Retype, without pictures, the line holding "Give me SVG" and each line below it through the final line.

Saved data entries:
───
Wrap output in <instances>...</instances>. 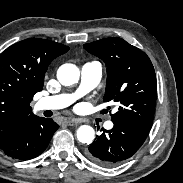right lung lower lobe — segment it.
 I'll use <instances>...</instances> for the list:
<instances>
[{
	"instance_id": "98d812e1",
	"label": "right lung lower lobe",
	"mask_w": 183,
	"mask_h": 183,
	"mask_svg": "<svg viewBox=\"0 0 183 183\" xmlns=\"http://www.w3.org/2000/svg\"><path fill=\"white\" fill-rule=\"evenodd\" d=\"M59 128L52 119L30 115L19 120L0 142V149L9 157L27 160L39 156Z\"/></svg>"
}]
</instances>
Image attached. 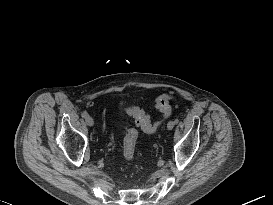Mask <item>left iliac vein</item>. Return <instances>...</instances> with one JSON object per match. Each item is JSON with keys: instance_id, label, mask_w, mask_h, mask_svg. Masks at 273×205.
<instances>
[{"instance_id": "4c4485c4", "label": "left iliac vein", "mask_w": 273, "mask_h": 205, "mask_svg": "<svg viewBox=\"0 0 273 205\" xmlns=\"http://www.w3.org/2000/svg\"><path fill=\"white\" fill-rule=\"evenodd\" d=\"M174 126H175V122L172 121V120L169 121L168 124H167V128H168L169 130H172Z\"/></svg>"}]
</instances>
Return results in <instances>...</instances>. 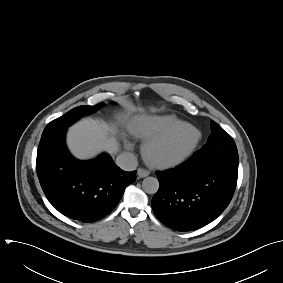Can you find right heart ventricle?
<instances>
[{"mask_svg": "<svg viewBox=\"0 0 283 283\" xmlns=\"http://www.w3.org/2000/svg\"><path fill=\"white\" fill-rule=\"evenodd\" d=\"M181 123L183 121L173 115L148 117L140 121L132 133L138 138L150 140L161 136Z\"/></svg>", "mask_w": 283, "mask_h": 283, "instance_id": "right-heart-ventricle-1", "label": "right heart ventricle"}]
</instances>
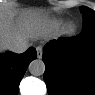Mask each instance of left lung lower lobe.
<instances>
[{
	"instance_id": "left-lung-lower-lobe-1",
	"label": "left lung lower lobe",
	"mask_w": 95,
	"mask_h": 95,
	"mask_svg": "<svg viewBox=\"0 0 95 95\" xmlns=\"http://www.w3.org/2000/svg\"><path fill=\"white\" fill-rule=\"evenodd\" d=\"M43 61L50 95H95V28L48 42Z\"/></svg>"
}]
</instances>
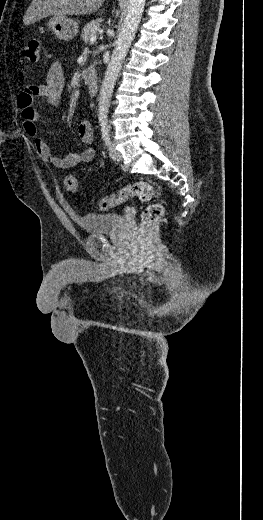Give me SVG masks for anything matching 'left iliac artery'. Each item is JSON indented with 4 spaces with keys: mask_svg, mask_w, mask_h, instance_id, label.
Here are the masks:
<instances>
[{
    "mask_svg": "<svg viewBox=\"0 0 263 520\" xmlns=\"http://www.w3.org/2000/svg\"><path fill=\"white\" fill-rule=\"evenodd\" d=\"M100 126H101L102 137H103L105 143L107 144L110 140L108 121L106 119H102L100 122Z\"/></svg>",
    "mask_w": 263,
    "mask_h": 520,
    "instance_id": "obj_1",
    "label": "left iliac artery"
}]
</instances>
───
### Response to this exercise
Give me SVG masks for anything matching 'left iliac artery'. Each item is JSON indented with 4 spaces with keys: mask_svg, mask_w, mask_h, instance_id, label.
Here are the masks:
<instances>
[{
    "mask_svg": "<svg viewBox=\"0 0 263 520\" xmlns=\"http://www.w3.org/2000/svg\"><path fill=\"white\" fill-rule=\"evenodd\" d=\"M100 126H101L102 137H103L105 143L107 144L110 140L108 121L106 119H102L100 122Z\"/></svg>",
    "mask_w": 263,
    "mask_h": 520,
    "instance_id": "obj_1",
    "label": "left iliac artery"
}]
</instances>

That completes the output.